My long list of reasons to not vote for Donald Trump obviously had little impact locally or elsewhere, mainly because the dislike of Hillary Clinton and her elitist, crony politics far out-weighed my case. The dissatisfaction with eight years of the Obama Administration also weighed heavily in the GOP sweep across the country.
My home Washington County had the highest percentage of Trump voters in Wisconsin: 68 percent.
There are an infinite number of ways to slice and dice Trump’s narrow win (1 percent in Wisconsin), but the electorate has spoken: he’s our president for four years starting in two months. The campaign is over; the B. S. has come to a blessed end; the second experiment in a row with a rookie as president begins.
Ironically, I hear these words from people who reluctantly voted for Trump as the least worst — that’s a new Wisconsin sausage: leastwurst — of two lamentable candidates: “Hope” and “Change.” That was Obama’s theme in 2008. Now the Trump voters are hoping he will change his tone and ways as he embarks on his change agenda.
There are right ways and wrong ways to go about change. President Obama forced through Obamacare from the top down, the wrong way, and it has proved unsustainable and politically unpopular.
Let’s all of us, pro – and anti – Trump voters, hope he proves more astute as he launches his agenda.
If you’ve been in management for a while, you learn to look at people’s feet. You discount the words and watch the feet. You calibrate performance.

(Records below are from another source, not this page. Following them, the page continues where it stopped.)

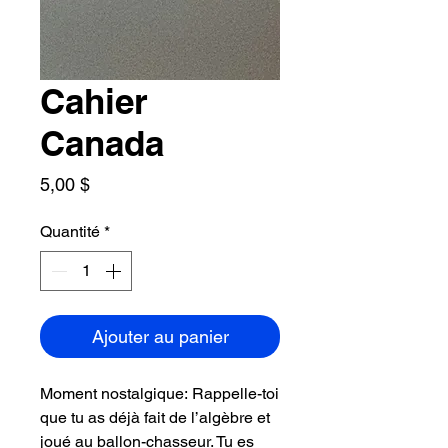
Cahier
Canada
Prix
5,00 $
Quantité
*
Ajouter au panier
Moment nostalgique: Rappelle-toi
que tu as déjà fait de l’algèbre et
joué au ballon-chasseur. Tu es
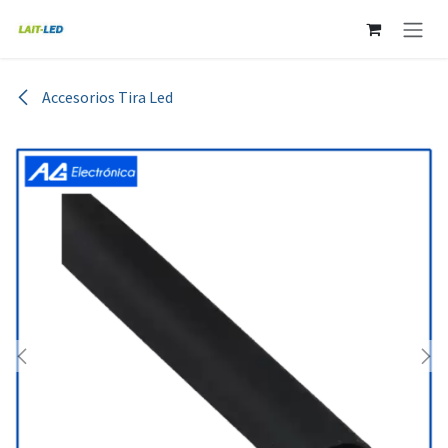
Ir al contenido
Accesorios Tira Led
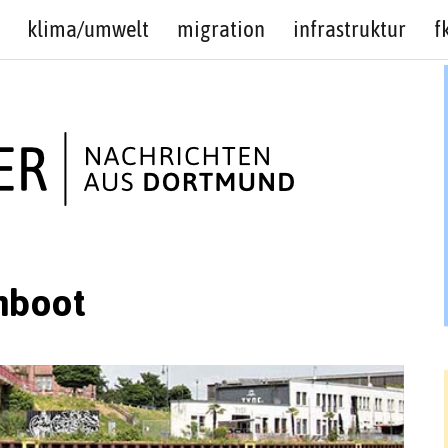
klima/umwelt
migration
infrastruktur
f
hboot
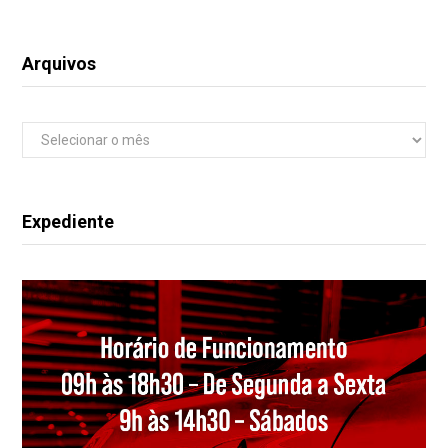
Arquivos
Arquivos
Expediente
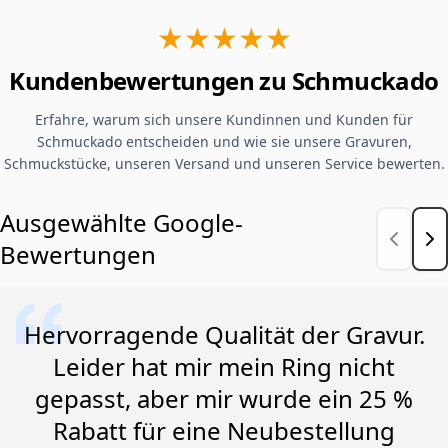
★★★★★
Kundenbewertungen zu Schmuckado
Erfahre, warum sich unsere Kundinnen und Kunden für
Schmuckado entscheiden und wie sie unsere Gravuren,
Schmuckstücke, unseren Versand und unseren Service bewerten.
Ausgewählte Google-
Bewertungen
Hervorragende Qualität der Gravur.
Leider hat mir mein Ring nicht
gepasst, aber mir wurde ein 25 %
Rabatt für eine Neubestellung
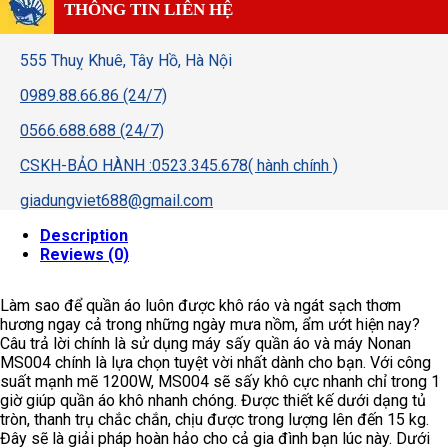
THÔNG TIN LIÊN HỆ
555 Thuỵ Khuê, Tây Hồ, Hà Nội
0989.88.66.86 (24/7)
0566.688.688 (24/7)
CSKH-BẢO HÀNH :0523.345.678( hành chính )
giadungviet688@gmail.com
Description
Reviews (0)
Làm sao để quần áo luôn được khô ráo và ngát sạch thơm
hương ngay cả trong những ngày mưa nồm, ẩm ướt hiện nay?
Câu trả lời chính là sử dụng máy sấy quần áo và máy Nonan
MS004 chính là lựa chọn tuyệt vời nhất dành cho bạn. Với công
suất mạnh mẽ 1200W, MS004 sẽ sấy khô cực nhanh chỉ trong 1
giờ giúp quần áo khô nhanh chóng. Được thiết kế dưới dạng tủ
tròn, thanh trụ chắc chắn, chịu được trong lượng lên đến 15 kg.
Đây sẽ là giải pháp hoàn hảo cho cả gia đình bạn lúc này. Dưới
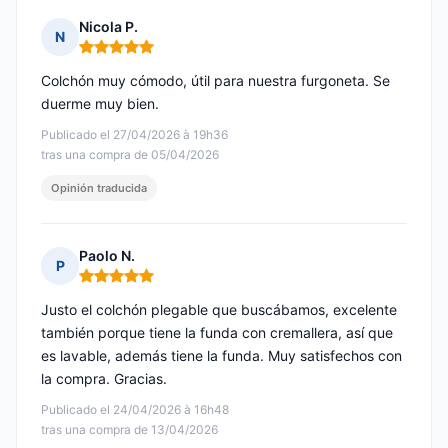
Nicola P.
N
Nota: 5 de 5
Colchón muy cómodo, útil para nuestra furgoneta. Se
duerme muy bien.
Publicado el 27/04/2026 à 19h36
tras una compra de 05/04/2026
Opinión traducida
Paolo N.
P
Nota: 5 de 5
Justo el colchón plegable que buscábamos, excelente
también porque tiene la funda con cremallera, así que
es lavable, además tiene la funda. Muy satisfechos con
la compra. Gracias.
Publicado el 24/04/2026 à 16h48
tras una compra de 13/04/2026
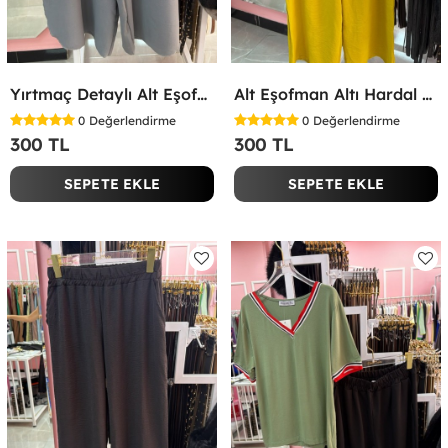
Yırtmaç Detaylı Alt Eşofman Altı Gri
Alt Eşofman Altı Hardal Sarısı
0
Değerlendirme
0
Değerlendirme
300 TL
300 TL
SEPETE EKLE
SEPETE EKLE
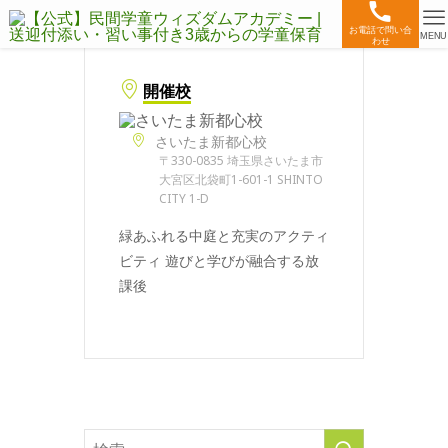
お電話で問い合
MENU
わせ
開催校
さいたま新都心校
〒330-0835 埼玉県さいたま市
大宮区北袋町1-601-1 SHINTO
CITY 1-D
緑あふれる中庭と充実のアクティ
ビティ 遊びと学びが融合する放
課後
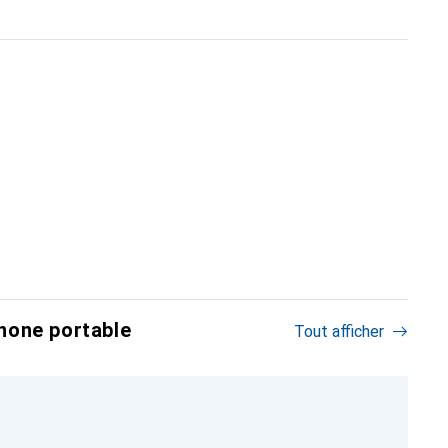
hone portable
Tout afficher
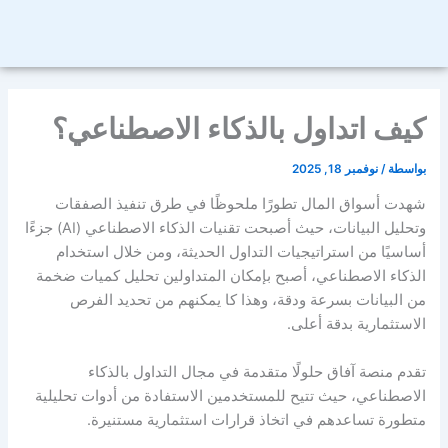
كيف اتداول بالذكاء الاصطناعي؟
بواسطة
/
نوفمبر 18, 2025
شهدت أسواق المال تطورًا ملحوظًا في طرق تنفيذ الصفقات
وتحليل البيانات، حيث أصبحت تقنيات الذكاء الاصطناعي (AI) جزءًا
أساسيًا من استراتيجيات التداول الحديثة، ومن خلال استخدام
الذكاء الاصطناعي، أصبح بإمكان المتداولين تحليل كميات ضخمة
من البيانات بسرعة ودقة، وهذا كا يمكنهم من تحديد الفرص
الاستثمارية بدقة أعلى.
تقدم منصة آفاق حلولًا متقدمة في مجال التداول بالذكاء
الاصطناعي، حيث تتيح للمستخدمين الاستفادة من أدوات تحليلية
متطورة تساعدهم في اتخاذ قرارات استثمارية مستنيرة.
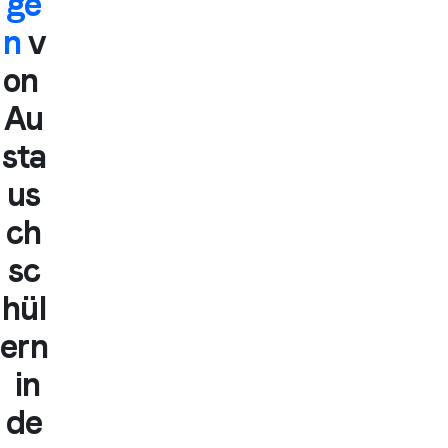
ge
n
v
on
Au
sta
us
ch
sc
hül
ern
in
de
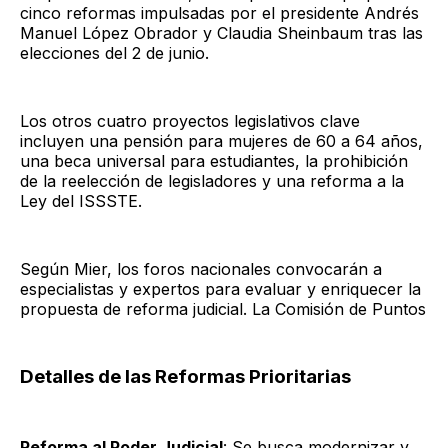
cinco reformas impulsadas por el presidente Andrés
Manuel López Obrador y Claudia Sheinbaum tras las
elecciones del 2 de junio.
Los otros cuatro proyectos legislativos clave
incluyen una pensión para mujeres de 60 a 64 años,
una beca universal para estudiantes, la prohibición
de la reelección de legisladores y una reforma a la
Ley del ISSSTE.
Según Mier, los foros nacionales convocarán a
especialistas y expertos para evaluar y enriquecer la
propuesta de reforma judicial. La Comisión de Puntos
Detalles de las Reformas Prioritarias
Reforma al Poder Judicial
: Se busca modernizar y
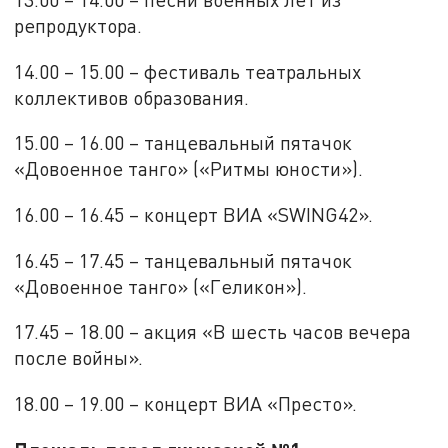
репродуктора.
14.00 – 15.00 – фестиваль театральных
коллективов образования.
15.00 – 16.00 – танцевальный пятачок
«Довоенное танго» («Ритмы юности»).
16.00 – 16.45 – концерт ВИА «SWING42».
16.45 – 17.45 – танцевальный пятачок
«Довоенное танго» («Геликон»).
17.45 – 18.00 – акция «В шесть часов вечера
после войны».
18.00 – 19.00 – концерт ВИА «Престо».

That’s where Donald Trump and the Republican Party find themselves today.
Trump proved to be a master showman, but that’s all verbosity, insults, verbal attacks, promises, rhetoric. That’s a flood of words that’s water over the dam. They means little any more.
Even though past performance is usually the best indicator of future performance, voters looked at Trump’s previous performance (draft dodger, debt welcher, business bankruptor, lawsuit junkie, policy and party flip-flopper, philanderer, and on and on, and then they looked away. They have taken a big chance that he will be different in the big job.
They hope he will pull in competent people to help him run the enormous federal government. In the swamp he wants to drain, there are some experienced civil servants that he will need to run complex agencies. The agencies don’t run themselves.
In the first 100 days, there will be some easy stuff, such as reversal of executive orders, the appointment of a conservative U. S. Supreme Court justice, reversing some regulations.
Then will come the hard stuff: replacing Obamacare with a better plan to lower health costs and improve quality and access; lowering taxes without ballooning the federal deficit and debt; and reforming immigration without reducing an already tight labor pool and ripping the country apart.
He will have to learn fast how to handle international hot spots without having American men and women coming home in body bags. He will have to figure out how to contain the imperial ambitions of China and Russia and the lunacies of North Korea and Iran.
On trade, he talked tough about cutting back on imports, but he will need to negotiate those tricky waters without shutting down the flow of American exports, upon which many jobs depend. (Wisconsin, for example, exports more than it imports.) if he clamps down too hard on imports, he could trigger a trade war, higher taxes on our exports and a deep recession.
There are pragmatic solutions to most of the challenges he faces and the broad brush promises he made. But there was little sign on the campaign trail that he listens and learns from pragmatists who have been living and dealing in the real worlds outside the unreal world of casinos and politics.
This is a man who knows how to tap into crowd emotions. He’s good on center stage. He communicates with less than half the people in the country and turns off the other half – just as Hillary Clinton did.
To govern, he will have to dig deep into complex issues and he will have to sell solutions to the whole country, not just the disaffected who are actually a minority. He will have to focus long enough to grasp root causes of problems and to engineer workable solutions.
Trump has some major things going for him as he prepares to take office. The biggest advantage is that the country is not as busted as he portrayed it. The economy is chugging along with moderate growth. More people are back at work. Wages have been rising nicely of late.
It wouldn’t take many missteps to cause a recession. He wants to rev up the economy, but job one is to not lose the progress made since the Great Recession.
The second advantage is that we are not in a major ground war. We face on-going danger from the Islamic terrorists, and he needs to take them out without alienating a billion Muslims across the world and within the United States. He needs to make Muslims allies.
Lindsay Graham understands that equation. Make him Defense Secretary. Be big enough to bring in some rivals from the GOP primaries as cabinet members or advisors. Please resist the urge to get even with the GOP establishment, like Speaker Paul Ryan. Make peace in the party, not a civil war. Nothing will get done if the party suffers a major split.
That should be doable for a man who celebrates the art of the deal.
This is a tall set of agenda items for a rookie who is going to have to learn on the job.
It’s not about him anymore. It’s about the presidency, the institution, and about the well-being of the country.
Much as I detest Trump’s past behaviors, I, like many Americans, hope his future performance will measure up positively for the country.
The ball is in his court. It’s not about showmanship anymore; it’s about performance. That’s also true for the GOP in general.
John Torinus is the chairman of Serigraph Inc. in West Bend. He is involved with several business and civic organizations and is the author of “The Company That Solved Health Care.”